Santiago Apóstol (Spanish for 'St James the Apostle') is a Roman Catholic parish church located in Liétor, in the Community of Castilla–La Mancha, Spain.

The church is erected on the site an earlier church present before the 18th century, with a tower probably from the 15th century. The main facade is neoclassical in style with a tympanum displaying the Cross of Saint James. The layout is a traditional Latin Cross with side chapels, and the church contains an 18th-century organ.

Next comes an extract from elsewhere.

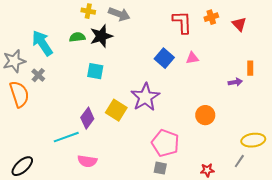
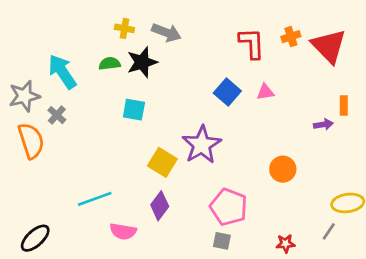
red triangle: (239, 24) -> (329, 46), size x1.8
purple diamond: (87, 118) -> (160, 206), moved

Among the chapel altars are those dedicated to:
- Saint Rita (1678)
- The Resurrection (1794)
- Our Lady of the Rosary (1772) with polychrome wooden retablo completed in 1733 by Blas Crespo and an icon of the Virgin of the Rosary (1784) by Joseph López
- Our Lady of Solitude with a retablo (1795) by Paolo Sistori and an image by Roque López
- Immaculate Conception with a 17th-century retablo derived from the former convent of the Carmelite nuns
- Our Lady of the Carmelites also with an retablo derived from the former convent of the Carmelite nuns
- Virgin of Hope with image by Salcillo
- Father Jesus with 18th-century retablo with an image of Christ by José Sánchez Lozano
- Saint Joseph with retablo from 1773 carved by Matías Reolid with image (1862) by Eusebio Baglietto
- Saint Cajetan
- Saint Antony Abbot

Other works in the church include the main altar (1795) by Paolo Sistori and the Retablo de Nuestra Señora del Espino (1730) commissioned by Juan de Valdelvira Belmonte and his wife, Mariana de Tobarra Alcantud, with the image of the Virgin by José Sánchez Lozano. The parish museum contains various works, both Christian and ancient, from the region.